• Opening the Gate of the Sun - Adam Shatz
    http://www.lrb.co.uk/blog/2013/01/16/adam-shatz/opening-the-gate-of-the-sun

    Bab al-Shams took its name from Elias Khoury’s epic novel, published in 1998. In the book, Bab al-Shams (‘the gate of the sun’) is a secret cave where a Palestinian fighter, Yunis, and his wife, Nahilah, meet to make love. They turn it into ‘a house, a village, a country’. Nahilah calls it the only liberated part of Palestine. Khoury gave his blessing to the village of Bab al-Shams. ‘What these guys did in three days,’ he told me, ‘was they opened the Gate of the Sun and liberated a small part of Palestine.’ 

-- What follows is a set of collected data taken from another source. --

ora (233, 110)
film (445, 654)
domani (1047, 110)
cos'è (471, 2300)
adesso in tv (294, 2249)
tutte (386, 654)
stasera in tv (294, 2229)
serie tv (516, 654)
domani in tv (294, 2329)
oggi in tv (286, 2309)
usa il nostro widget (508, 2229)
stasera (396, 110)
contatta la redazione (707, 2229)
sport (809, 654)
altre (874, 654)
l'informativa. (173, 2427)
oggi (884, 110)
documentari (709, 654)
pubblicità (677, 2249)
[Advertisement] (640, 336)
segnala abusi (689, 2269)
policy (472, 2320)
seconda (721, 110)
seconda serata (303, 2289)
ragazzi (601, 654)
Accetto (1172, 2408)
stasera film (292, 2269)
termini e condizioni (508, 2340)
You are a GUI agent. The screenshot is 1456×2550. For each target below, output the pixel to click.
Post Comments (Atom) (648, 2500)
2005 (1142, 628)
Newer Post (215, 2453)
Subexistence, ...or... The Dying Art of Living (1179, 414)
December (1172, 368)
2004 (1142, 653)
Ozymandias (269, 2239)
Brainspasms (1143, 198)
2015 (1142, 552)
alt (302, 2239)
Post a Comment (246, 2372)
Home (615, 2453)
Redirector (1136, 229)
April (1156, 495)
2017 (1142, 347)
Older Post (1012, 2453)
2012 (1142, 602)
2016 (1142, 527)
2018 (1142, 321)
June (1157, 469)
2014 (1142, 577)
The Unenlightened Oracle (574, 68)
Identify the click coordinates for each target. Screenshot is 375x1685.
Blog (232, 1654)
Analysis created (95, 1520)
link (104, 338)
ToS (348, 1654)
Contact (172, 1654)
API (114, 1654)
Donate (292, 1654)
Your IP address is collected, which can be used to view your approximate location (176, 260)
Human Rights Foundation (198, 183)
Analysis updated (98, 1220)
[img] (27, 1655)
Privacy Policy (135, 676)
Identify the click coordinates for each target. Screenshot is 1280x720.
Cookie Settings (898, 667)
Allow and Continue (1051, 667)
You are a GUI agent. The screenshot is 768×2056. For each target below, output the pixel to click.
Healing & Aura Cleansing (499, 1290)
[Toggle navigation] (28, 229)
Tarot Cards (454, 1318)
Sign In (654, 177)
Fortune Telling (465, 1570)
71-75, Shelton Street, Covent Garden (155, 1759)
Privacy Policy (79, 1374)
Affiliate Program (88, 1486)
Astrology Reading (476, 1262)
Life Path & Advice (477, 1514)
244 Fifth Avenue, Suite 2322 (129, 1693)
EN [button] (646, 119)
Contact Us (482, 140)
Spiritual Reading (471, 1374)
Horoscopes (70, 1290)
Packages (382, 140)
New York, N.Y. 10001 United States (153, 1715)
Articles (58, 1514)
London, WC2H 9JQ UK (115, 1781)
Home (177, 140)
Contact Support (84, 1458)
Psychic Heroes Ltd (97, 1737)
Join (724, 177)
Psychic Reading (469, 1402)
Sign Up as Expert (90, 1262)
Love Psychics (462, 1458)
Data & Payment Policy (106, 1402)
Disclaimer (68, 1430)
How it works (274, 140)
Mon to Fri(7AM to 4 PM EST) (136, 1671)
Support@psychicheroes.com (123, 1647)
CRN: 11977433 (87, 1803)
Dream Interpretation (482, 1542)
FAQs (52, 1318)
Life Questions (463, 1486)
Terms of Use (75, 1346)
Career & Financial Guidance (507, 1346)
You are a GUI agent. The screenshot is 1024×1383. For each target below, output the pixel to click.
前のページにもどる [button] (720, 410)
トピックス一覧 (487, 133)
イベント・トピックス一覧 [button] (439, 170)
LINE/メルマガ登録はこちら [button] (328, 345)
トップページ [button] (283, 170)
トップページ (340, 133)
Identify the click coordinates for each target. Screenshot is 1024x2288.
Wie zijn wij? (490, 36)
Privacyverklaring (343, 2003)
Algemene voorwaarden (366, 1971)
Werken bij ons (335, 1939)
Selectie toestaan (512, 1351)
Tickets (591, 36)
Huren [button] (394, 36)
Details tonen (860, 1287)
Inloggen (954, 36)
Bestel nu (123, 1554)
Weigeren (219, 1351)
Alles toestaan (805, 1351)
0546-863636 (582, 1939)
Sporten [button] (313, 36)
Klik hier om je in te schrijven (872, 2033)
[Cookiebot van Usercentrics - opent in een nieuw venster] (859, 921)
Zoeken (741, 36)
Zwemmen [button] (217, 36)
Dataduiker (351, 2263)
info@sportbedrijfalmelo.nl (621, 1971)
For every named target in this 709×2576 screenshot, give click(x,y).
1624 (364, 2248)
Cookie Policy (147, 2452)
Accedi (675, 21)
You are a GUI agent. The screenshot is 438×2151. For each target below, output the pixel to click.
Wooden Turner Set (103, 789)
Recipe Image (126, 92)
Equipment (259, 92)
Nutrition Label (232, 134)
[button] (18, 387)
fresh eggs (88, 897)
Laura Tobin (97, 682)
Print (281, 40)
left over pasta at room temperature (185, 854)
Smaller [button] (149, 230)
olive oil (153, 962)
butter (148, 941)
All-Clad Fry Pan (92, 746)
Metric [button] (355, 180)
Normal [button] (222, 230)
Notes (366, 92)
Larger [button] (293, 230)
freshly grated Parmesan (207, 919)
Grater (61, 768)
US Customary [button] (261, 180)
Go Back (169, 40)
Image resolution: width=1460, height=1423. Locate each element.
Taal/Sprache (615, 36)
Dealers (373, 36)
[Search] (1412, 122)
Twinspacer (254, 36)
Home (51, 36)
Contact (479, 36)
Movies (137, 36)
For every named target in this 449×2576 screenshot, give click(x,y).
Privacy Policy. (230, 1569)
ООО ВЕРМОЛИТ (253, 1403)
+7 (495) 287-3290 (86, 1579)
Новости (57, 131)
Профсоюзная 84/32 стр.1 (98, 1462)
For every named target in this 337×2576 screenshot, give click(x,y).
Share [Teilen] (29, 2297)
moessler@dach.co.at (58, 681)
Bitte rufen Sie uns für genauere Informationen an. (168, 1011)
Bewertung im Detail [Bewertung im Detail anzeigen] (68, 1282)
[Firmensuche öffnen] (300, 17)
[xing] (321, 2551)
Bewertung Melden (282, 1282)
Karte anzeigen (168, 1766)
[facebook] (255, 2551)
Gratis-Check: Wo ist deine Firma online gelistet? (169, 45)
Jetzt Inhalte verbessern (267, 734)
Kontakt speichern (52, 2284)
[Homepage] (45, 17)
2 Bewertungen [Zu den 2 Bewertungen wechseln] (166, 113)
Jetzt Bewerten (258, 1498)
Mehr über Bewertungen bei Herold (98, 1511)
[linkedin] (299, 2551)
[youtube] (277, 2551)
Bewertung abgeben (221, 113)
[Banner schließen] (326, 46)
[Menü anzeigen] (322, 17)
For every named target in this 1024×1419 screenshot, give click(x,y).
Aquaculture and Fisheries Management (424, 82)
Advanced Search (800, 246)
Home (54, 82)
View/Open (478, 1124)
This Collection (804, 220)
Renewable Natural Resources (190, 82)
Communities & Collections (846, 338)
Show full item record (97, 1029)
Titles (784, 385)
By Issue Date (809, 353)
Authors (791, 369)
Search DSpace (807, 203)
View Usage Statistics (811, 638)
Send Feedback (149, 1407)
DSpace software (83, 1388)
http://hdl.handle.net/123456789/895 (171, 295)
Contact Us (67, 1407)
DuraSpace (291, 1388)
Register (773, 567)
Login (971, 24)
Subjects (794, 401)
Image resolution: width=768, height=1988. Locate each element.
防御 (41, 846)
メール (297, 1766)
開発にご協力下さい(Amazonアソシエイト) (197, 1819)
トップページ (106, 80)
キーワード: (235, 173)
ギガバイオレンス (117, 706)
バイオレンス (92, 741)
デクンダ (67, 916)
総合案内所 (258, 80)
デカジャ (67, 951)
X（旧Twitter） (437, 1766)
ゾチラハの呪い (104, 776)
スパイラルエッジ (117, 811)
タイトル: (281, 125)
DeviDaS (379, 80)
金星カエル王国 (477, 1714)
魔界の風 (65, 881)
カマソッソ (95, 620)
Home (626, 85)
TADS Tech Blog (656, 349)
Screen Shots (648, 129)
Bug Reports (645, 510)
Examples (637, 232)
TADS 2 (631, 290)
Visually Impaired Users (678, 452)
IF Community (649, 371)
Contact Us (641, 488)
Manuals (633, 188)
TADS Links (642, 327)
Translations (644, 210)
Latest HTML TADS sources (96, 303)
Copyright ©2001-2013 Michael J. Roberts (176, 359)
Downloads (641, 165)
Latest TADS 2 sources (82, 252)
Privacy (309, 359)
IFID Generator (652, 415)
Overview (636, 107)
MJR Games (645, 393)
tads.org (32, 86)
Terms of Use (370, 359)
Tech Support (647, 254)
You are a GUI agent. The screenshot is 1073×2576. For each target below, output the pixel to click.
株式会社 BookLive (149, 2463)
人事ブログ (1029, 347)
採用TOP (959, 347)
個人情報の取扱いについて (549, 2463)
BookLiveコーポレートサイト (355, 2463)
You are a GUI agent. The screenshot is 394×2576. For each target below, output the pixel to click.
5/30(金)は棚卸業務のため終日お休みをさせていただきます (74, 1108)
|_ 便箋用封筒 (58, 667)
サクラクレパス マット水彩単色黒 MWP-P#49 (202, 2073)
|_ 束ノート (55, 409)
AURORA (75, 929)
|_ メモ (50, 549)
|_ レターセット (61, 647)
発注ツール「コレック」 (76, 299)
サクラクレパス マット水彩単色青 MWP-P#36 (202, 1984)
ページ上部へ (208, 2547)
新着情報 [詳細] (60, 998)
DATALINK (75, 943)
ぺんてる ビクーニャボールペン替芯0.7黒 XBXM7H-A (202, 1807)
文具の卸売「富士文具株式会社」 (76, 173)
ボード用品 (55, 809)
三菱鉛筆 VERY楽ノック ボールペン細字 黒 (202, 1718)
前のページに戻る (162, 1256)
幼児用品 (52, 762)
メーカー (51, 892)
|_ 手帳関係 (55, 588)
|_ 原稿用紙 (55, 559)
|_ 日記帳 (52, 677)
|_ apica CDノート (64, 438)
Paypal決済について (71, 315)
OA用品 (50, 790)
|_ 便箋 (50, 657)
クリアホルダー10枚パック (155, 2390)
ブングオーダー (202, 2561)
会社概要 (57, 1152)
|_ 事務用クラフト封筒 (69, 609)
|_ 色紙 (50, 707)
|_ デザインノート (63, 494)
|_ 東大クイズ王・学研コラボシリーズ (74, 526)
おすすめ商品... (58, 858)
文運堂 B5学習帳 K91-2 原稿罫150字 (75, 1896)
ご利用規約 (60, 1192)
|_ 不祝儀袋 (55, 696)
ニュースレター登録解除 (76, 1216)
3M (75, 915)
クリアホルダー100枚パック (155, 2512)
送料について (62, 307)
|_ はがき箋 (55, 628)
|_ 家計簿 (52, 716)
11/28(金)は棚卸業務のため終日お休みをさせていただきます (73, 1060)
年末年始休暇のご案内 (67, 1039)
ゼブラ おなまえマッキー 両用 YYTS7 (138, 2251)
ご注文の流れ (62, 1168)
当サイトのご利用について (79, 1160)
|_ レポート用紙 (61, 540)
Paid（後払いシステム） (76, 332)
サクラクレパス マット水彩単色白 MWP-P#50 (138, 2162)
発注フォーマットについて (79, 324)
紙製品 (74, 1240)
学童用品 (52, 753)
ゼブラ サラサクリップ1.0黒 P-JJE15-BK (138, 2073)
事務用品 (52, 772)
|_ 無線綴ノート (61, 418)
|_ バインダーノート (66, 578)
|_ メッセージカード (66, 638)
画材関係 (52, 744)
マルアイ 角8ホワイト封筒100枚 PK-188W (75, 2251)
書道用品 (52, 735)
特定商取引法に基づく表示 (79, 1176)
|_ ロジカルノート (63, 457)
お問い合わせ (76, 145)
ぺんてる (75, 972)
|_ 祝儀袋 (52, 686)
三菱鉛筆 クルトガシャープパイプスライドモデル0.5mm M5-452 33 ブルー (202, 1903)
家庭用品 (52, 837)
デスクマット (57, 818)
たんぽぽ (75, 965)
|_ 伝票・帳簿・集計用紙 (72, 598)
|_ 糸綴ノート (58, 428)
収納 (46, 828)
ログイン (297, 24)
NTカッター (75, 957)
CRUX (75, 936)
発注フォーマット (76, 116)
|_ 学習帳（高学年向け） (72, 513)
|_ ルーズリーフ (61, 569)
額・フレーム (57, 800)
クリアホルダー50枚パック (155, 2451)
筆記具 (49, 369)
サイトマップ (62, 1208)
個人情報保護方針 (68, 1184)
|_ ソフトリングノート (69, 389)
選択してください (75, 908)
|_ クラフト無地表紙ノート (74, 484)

    Khoury, a Lebanese Christian, joined Fatah as a young man, just after the 1967 war. Throughout the 1970s, he worked for the PLO’s Palestine Research Centre in Beirut, editing its monthly journal, Palestine Affairs, with his close friend, the late poet Mahmoud Darwish. Many Lebanese assumed he was Palestinian. The authority and intensity of Gate of the Sun, the work of a lifetime’s reflection on the Palestinian experience, led many reviewers in the West to make the same mistake when it was translated in 2005.